日常の7 九十九姉妹には日陰とひだまりくらいの温度差がある

 ある休日の午前十時。

 スマホから着信音。

 見れば、真心まこさんからRINEが届いていた。


莉差りさ。今どうしてる?』

「? ……どうして僕に?」


 もしかしたら送り間違いかもしれない。

 そう思った直後、また真心さんからメッセージが連続して届く。


『莉差がね、佐月さつき佑陽ゆうひの二人と、今日の十時に駅前で待ち合わせしているみたいだけど』

『莉差に連絡しても既読がつかないって、佑陽から連絡が来てさ』

『まさかとは思うけど、莉差って、まだ家で寝てる?』


 状況を理解して、頬が引きつる。

 僕に宛てたもので正しかったみたいだ。

 時刻は十時ちょうど。急いで駅前まで行こうにもニ十分はかかる。

 それに加えて、莉差姉が何の身支度も済ませていなかったら――……。


「り、莉差姉ーっ!?」


 すぐさま莉差姉の部屋へと向かって、扉を即座に開ける。

 そこには半裸で眠りこける莉差姉がいた。

 髪は寝癖だらけ、スポーツブラと短パンだけという、だらしない姿。

 ……僕は真心さんに現状を返信して、莉差姉を起こしにかかった。


 ◆◆◆


 およそ一時間後。

 まだ寝ぼけている莉差姉を引き連れて、僕も一緒に駅前に到着した。


「お待たせしてごめんなさい!」


 意識が半覚醒の利差姉に代わり、僕がお詫びを伝える。

 視線の先には、二人組の女性が立っていた――。


「はぁ……ほ、本当に、待たされました。一時間も遅刻なんて、莉差ちゃんは相変わらずのダメ人間……それでも私ほどダメではないですが……はぁ……」

「全然待ってないよ。たった一時間の遅刻なんて気にしないでいいぞ!」


 と、まるで正反対の返事をした。


「ただ、そうですね……はぁ、和博かずひろくんに責任はないです。どうもご苦労様です」


 年下の僕に対しても物腰低く、溜息が多い口調で労うのは、九十九つくも佐月さつきさん。

 背丈が高く、線の細い身体。

 艶やかに青みがかったショートヘア。

 長い前髪で右目を隠すように流して、顔の左半分は露出させている。

 憂いを帯びた鈍色の左目だけで、こちらを見つめていた。


「その通りだぞ。莉差ちゃんを連れてきてくれてありがとうな、和博くん!」


 佐月さんの隣で晴れやかな笑顔を湛えているのは、九十九佑陽ゆうひさん。

 猫背の佐月さんとは対照的に、ピンと伸びた背筋。

 服の上からでもわかる、健康的な肉付き。

 ゆるくウェーブがかった長髪を、頭の右側でサイドテールに結んでいる。


 二人とも高校二年生で、莉差姉の友達。

 外見や性格が似ていないようだけど、佐月さんと佑陽さんは双子の姉妹だ。

 莉差姉から聞く話によれば、真心さんと聖良さんを含めた五人で、普段から仲良くしている。小学生の頃から続く仲良しグループだ。

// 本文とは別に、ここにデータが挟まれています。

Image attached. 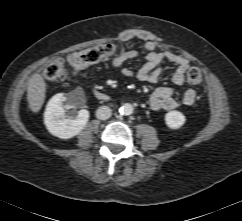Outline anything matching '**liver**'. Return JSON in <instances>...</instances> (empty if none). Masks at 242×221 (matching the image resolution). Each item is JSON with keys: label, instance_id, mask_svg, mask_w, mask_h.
<instances>
[{"label": "liver", "instance_id": "6515ba94", "mask_svg": "<svg viewBox=\"0 0 242 221\" xmlns=\"http://www.w3.org/2000/svg\"><path fill=\"white\" fill-rule=\"evenodd\" d=\"M46 98V83L41 74L35 73L28 81L27 100L29 108L37 113Z\"/></svg>", "mask_w": 242, "mask_h": 221}]
</instances>
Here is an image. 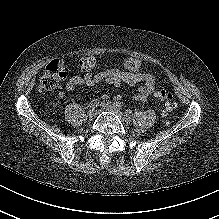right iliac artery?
I'll return each instance as SVG.
<instances>
[{"mask_svg": "<svg viewBox=\"0 0 219 219\" xmlns=\"http://www.w3.org/2000/svg\"><path fill=\"white\" fill-rule=\"evenodd\" d=\"M98 105H99V100H98V99H93V100L89 103V108H90V109H95Z\"/></svg>", "mask_w": 219, "mask_h": 219, "instance_id": "right-iliac-artery-1", "label": "right iliac artery"}]
</instances>
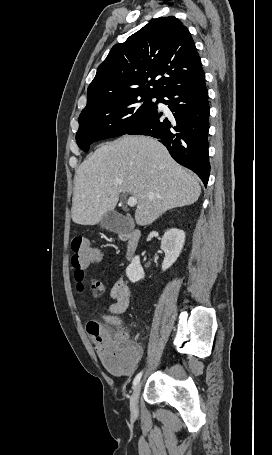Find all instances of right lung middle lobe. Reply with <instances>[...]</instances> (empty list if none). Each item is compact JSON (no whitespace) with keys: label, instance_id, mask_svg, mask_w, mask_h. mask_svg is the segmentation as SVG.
Here are the masks:
<instances>
[{"label":"right lung middle lobe","instance_id":"1","mask_svg":"<svg viewBox=\"0 0 272 455\" xmlns=\"http://www.w3.org/2000/svg\"><path fill=\"white\" fill-rule=\"evenodd\" d=\"M157 98V102H152ZM159 95L141 94L108 103L79 116L78 146L85 152L98 140L127 134L157 109Z\"/></svg>","mask_w":272,"mask_h":455}]
</instances>
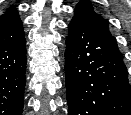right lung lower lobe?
<instances>
[{
  "label": "right lung lower lobe",
  "instance_id": "right-lung-lower-lobe-1",
  "mask_svg": "<svg viewBox=\"0 0 131 115\" xmlns=\"http://www.w3.org/2000/svg\"><path fill=\"white\" fill-rule=\"evenodd\" d=\"M26 40L0 47V115H21L24 106Z\"/></svg>",
  "mask_w": 131,
  "mask_h": 115
}]
</instances>
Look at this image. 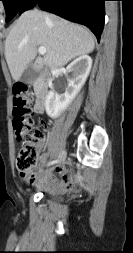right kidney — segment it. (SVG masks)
<instances>
[{"label":"right kidney","instance_id":"right-kidney-1","mask_svg":"<svg viewBox=\"0 0 133 253\" xmlns=\"http://www.w3.org/2000/svg\"><path fill=\"white\" fill-rule=\"evenodd\" d=\"M92 67V59L88 55H82L72 61L66 68L67 88L62 95L53 91L48 92L45 101V109L51 118L58 117L76 97L84 85Z\"/></svg>","mask_w":133,"mask_h":253}]
</instances>
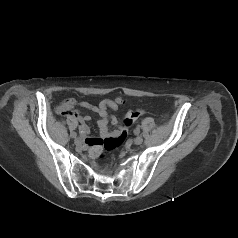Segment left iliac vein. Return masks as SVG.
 Returning a JSON list of instances; mask_svg holds the SVG:
<instances>
[{"label": "left iliac vein", "mask_w": 238, "mask_h": 238, "mask_svg": "<svg viewBox=\"0 0 238 238\" xmlns=\"http://www.w3.org/2000/svg\"><path fill=\"white\" fill-rule=\"evenodd\" d=\"M142 142H143V138L141 136H137L134 139V144H136V145H140V144H142Z\"/></svg>", "instance_id": "left-iliac-vein-1"}]
</instances>
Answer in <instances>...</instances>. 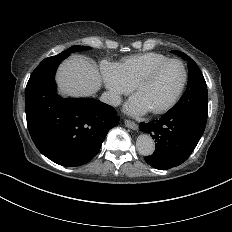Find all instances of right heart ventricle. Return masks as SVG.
<instances>
[{
  "label": "right heart ventricle",
  "mask_w": 232,
  "mask_h": 232,
  "mask_svg": "<svg viewBox=\"0 0 232 232\" xmlns=\"http://www.w3.org/2000/svg\"><path fill=\"white\" fill-rule=\"evenodd\" d=\"M169 57L157 51H142L121 58L118 62L119 75L122 80L132 87L134 82L155 64Z\"/></svg>",
  "instance_id": "1"
}]
</instances>
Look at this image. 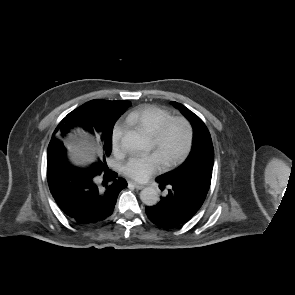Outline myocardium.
Masks as SVG:
<instances>
[{
  "label": "myocardium",
  "mask_w": 295,
  "mask_h": 295,
  "mask_svg": "<svg viewBox=\"0 0 295 295\" xmlns=\"http://www.w3.org/2000/svg\"><path fill=\"white\" fill-rule=\"evenodd\" d=\"M174 125H177L184 130L185 143L181 152L177 156L164 162V167L166 169L173 168L182 163L190 153L193 143V128L190 122L183 117H171L170 119L165 121L159 127V129L152 135V143L154 145L155 150H158L162 146L169 130Z\"/></svg>",
  "instance_id": "myocardium-1"
}]
</instances>
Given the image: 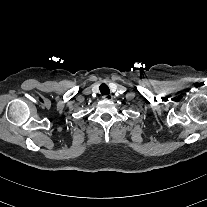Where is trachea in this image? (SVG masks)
<instances>
[{
    "label": "trachea",
    "instance_id": "3493384b",
    "mask_svg": "<svg viewBox=\"0 0 207 207\" xmlns=\"http://www.w3.org/2000/svg\"><path fill=\"white\" fill-rule=\"evenodd\" d=\"M99 89H100L101 94H103V95L110 93V90H109L108 86L105 83H102L100 85Z\"/></svg>",
    "mask_w": 207,
    "mask_h": 207
}]
</instances>
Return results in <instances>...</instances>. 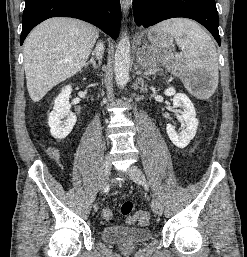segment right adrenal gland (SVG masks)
Segmentation results:
<instances>
[{"mask_svg":"<svg viewBox=\"0 0 247 257\" xmlns=\"http://www.w3.org/2000/svg\"><path fill=\"white\" fill-rule=\"evenodd\" d=\"M94 55V54H93ZM101 64V62L99 61L98 63H96L94 57H92L88 62L85 63V67H87L88 65H92V67L94 69H97L98 66Z\"/></svg>","mask_w":247,"mask_h":257,"instance_id":"obj_1","label":"right adrenal gland"}]
</instances>
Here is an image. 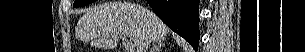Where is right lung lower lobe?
<instances>
[{"label":"right lung lower lobe","mask_w":305,"mask_h":52,"mask_svg":"<svg viewBox=\"0 0 305 52\" xmlns=\"http://www.w3.org/2000/svg\"><path fill=\"white\" fill-rule=\"evenodd\" d=\"M156 15L197 50L199 43V0H147Z\"/></svg>","instance_id":"obj_1"}]
</instances>
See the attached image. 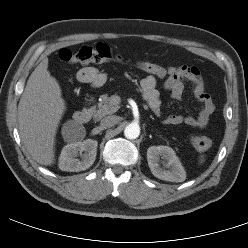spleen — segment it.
I'll return each mask as SVG.
<instances>
[{
  "label": "spleen",
  "instance_id": "spleen-1",
  "mask_svg": "<svg viewBox=\"0 0 248 248\" xmlns=\"http://www.w3.org/2000/svg\"><path fill=\"white\" fill-rule=\"evenodd\" d=\"M203 162H204V157L201 156V158H200V163H203Z\"/></svg>",
  "mask_w": 248,
  "mask_h": 248
}]
</instances>
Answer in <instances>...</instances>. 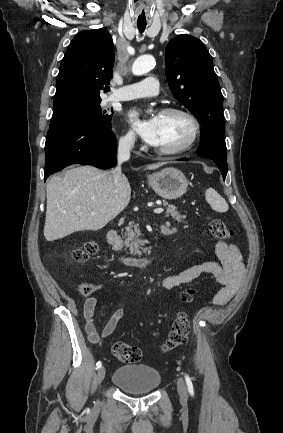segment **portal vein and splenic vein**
Returning <instances> with one entry per match:
<instances>
[{
	"instance_id": "1",
	"label": "portal vein and splenic vein",
	"mask_w": 283,
	"mask_h": 433,
	"mask_svg": "<svg viewBox=\"0 0 283 433\" xmlns=\"http://www.w3.org/2000/svg\"><path fill=\"white\" fill-rule=\"evenodd\" d=\"M164 208H154V212H163Z\"/></svg>"
}]
</instances>
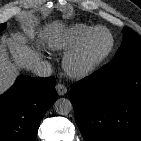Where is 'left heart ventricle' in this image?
Instances as JSON below:
<instances>
[{"instance_id":"b2bd125f","label":"left heart ventricle","mask_w":141,"mask_h":141,"mask_svg":"<svg viewBox=\"0 0 141 141\" xmlns=\"http://www.w3.org/2000/svg\"><path fill=\"white\" fill-rule=\"evenodd\" d=\"M110 42L109 36L104 31L95 33L88 41L83 58L85 60H92L100 56L108 47Z\"/></svg>"}]
</instances>
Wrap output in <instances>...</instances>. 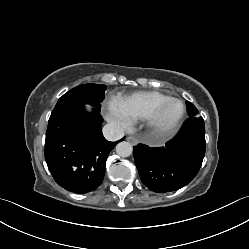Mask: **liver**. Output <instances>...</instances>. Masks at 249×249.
I'll use <instances>...</instances> for the list:
<instances>
[{"mask_svg":"<svg viewBox=\"0 0 249 249\" xmlns=\"http://www.w3.org/2000/svg\"><path fill=\"white\" fill-rule=\"evenodd\" d=\"M86 108H87L88 110H90V109H91V106H89V105H86Z\"/></svg>","mask_w":249,"mask_h":249,"instance_id":"1","label":"liver"}]
</instances>
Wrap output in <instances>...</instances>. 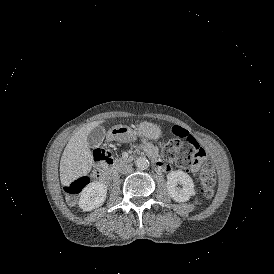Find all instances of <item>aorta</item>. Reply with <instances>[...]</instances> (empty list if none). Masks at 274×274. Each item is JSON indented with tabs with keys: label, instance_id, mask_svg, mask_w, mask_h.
Returning <instances> with one entry per match:
<instances>
[{
	"label": "aorta",
	"instance_id": "obj_1",
	"mask_svg": "<svg viewBox=\"0 0 274 274\" xmlns=\"http://www.w3.org/2000/svg\"><path fill=\"white\" fill-rule=\"evenodd\" d=\"M134 164L138 169L144 170V169L148 168L149 161L147 160V158L142 156V157L136 158L134 161Z\"/></svg>",
	"mask_w": 274,
	"mask_h": 274
}]
</instances>
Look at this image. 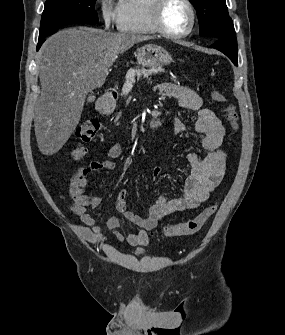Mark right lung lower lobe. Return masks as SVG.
Listing matches in <instances>:
<instances>
[{
  "label": "right lung lower lobe",
  "instance_id": "right-lung-lower-lobe-1",
  "mask_svg": "<svg viewBox=\"0 0 285 335\" xmlns=\"http://www.w3.org/2000/svg\"><path fill=\"white\" fill-rule=\"evenodd\" d=\"M65 26H66V25H64V26H62V27H60V28H63V27H65ZM60 28H59V29H60ZM57 30H58V29H57ZM55 31H56V30H55ZM53 32H54V31H53ZM53 32H52V33H53ZM50 34H51V33H50ZM50 34H49V35H50ZM49 35H48V36H49ZM48 36H46L45 38H40V37H39V43H38V45H37V51L39 50V48L41 47L42 43L45 41V39H46Z\"/></svg>",
  "mask_w": 285,
  "mask_h": 335
}]
</instances>
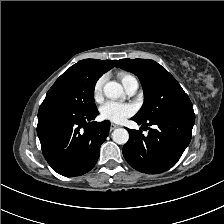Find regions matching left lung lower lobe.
<instances>
[{
    "label": "left lung lower lobe",
    "instance_id": "left-lung-lower-lobe-1",
    "mask_svg": "<svg viewBox=\"0 0 224 224\" xmlns=\"http://www.w3.org/2000/svg\"><path fill=\"white\" fill-rule=\"evenodd\" d=\"M132 120L157 128L150 129L147 136L141 130L127 129L130 137L123 147V155L136 170L156 174L171 168L183 154L191 140L195 114L179 111L147 122L135 117Z\"/></svg>",
    "mask_w": 224,
    "mask_h": 224
}]
</instances>
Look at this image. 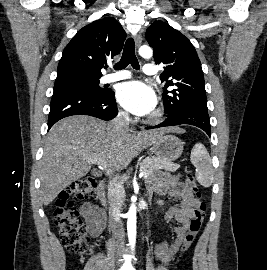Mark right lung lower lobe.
<instances>
[{"mask_svg":"<svg viewBox=\"0 0 267 270\" xmlns=\"http://www.w3.org/2000/svg\"><path fill=\"white\" fill-rule=\"evenodd\" d=\"M118 113L113 91L91 94L76 91L54 92L50 104L48 130L60 119L72 115H89L108 121Z\"/></svg>","mask_w":267,"mask_h":270,"instance_id":"98d812e1","label":"right lung lower lobe"}]
</instances>
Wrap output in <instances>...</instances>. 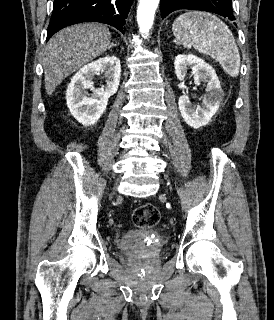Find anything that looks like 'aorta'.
<instances>
[{
	"label": "aorta",
	"mask_w": 274,
	"mask_h": 320,
	"mask_svg": "<svg viewBox=\"0 0 274 320\" xmlns=\"http://www.w3.org/2000/svg\"><path fill=\"white\" fill-rule=\"evenodd\" d=\"M160 0H139L137 9V23L144 38H147L152 28L155 11Z\"/></svg>",
	"instance_id": "obj_1"
}]
</instances>
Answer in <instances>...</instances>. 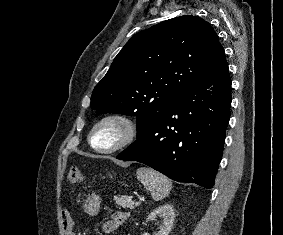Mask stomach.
<instances>
[{
	"label": "stomach",
	"instance_id": "0dacf381",
	"mask_svg": "<svg viewBox=\"0 0 283 235\" xmlns=\"http://www.w3.org/2000/svg\"><path fill=\"white\" fill-rule=\"evenodd\" d=\"M101 199L100 197L92 193L85 201L84 207L87 213L90 215H96L100 210Z\"/></svg>",
	"mask_w": 283,
	"mask_h": 235
}]
</instances>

 僕も小学校時代から九十九姉妹とは面識があって、たまに喋ることがある。

 そんな二人へと、僕は莉差姉を引き渡した。


「莉差姉が心配ついてきただけなので、僕はこれで失礼しますね」

「い、いえ。待ってください、和博くん」

「そうだぞ。待ってくれ、和博くん」


 家に帰ろうとしたところ、九十九姉妹に左右から挟まれて制止される。

 佐月さんのひんやりとした掌に左手を掴まれて、佑陽さんのぽかぽかと温かい掌に右手を掴まれていた。


「はぁ……事前に話し合ったんです。和博くんにはご迷惑をかけてしまいましたし」

「和博くんさえよければ、このままうちらと一緒に遊ばないかなってさ?」

「え? いえ、そんな、僕に気遣いなんて……」


 僕が断る素振りを見せると、佑陽さんが佐月さんの脇腹を小突いた。


「ほらー。佐月ちゃんが溜息ついてばっかりいるから、和博くんが遠慮しちゃうぞ」

「ご、ごめんなさい。これはただの癖で……他意はないから、ごめんなさい。はぁ……生きててごめんなさい……」

「そこまで落ち込まなくても!? わ、わかりました。一緒に遊んで、いいですか?」


 テンションをダダ下げした佐月さんを見かねて、僕は苦笑を浮かべた。

 やっぱり、この姉妹は似ても似つかないというか……個性がはっきり分かれている。


 そのとき、今までぼーっとしていた莉差姉が身体を大きく伸ばして欠伸をする。


「ふわぁ~……ようやく意識がはっきりしてきたよぉ」

「莉差姉、今日は本当にだらしな過ぎるよ。ほら、しゃんとして!」

「はぁ……相変わらず、莉差ちゃんと和博さんって」

「ああ。姉弟なのに正反対で面白いぞ!」


 僕が九十九姉妹に抱いた感想と似たようなことを、お返しとばかりに息を揃えて言われるのだった。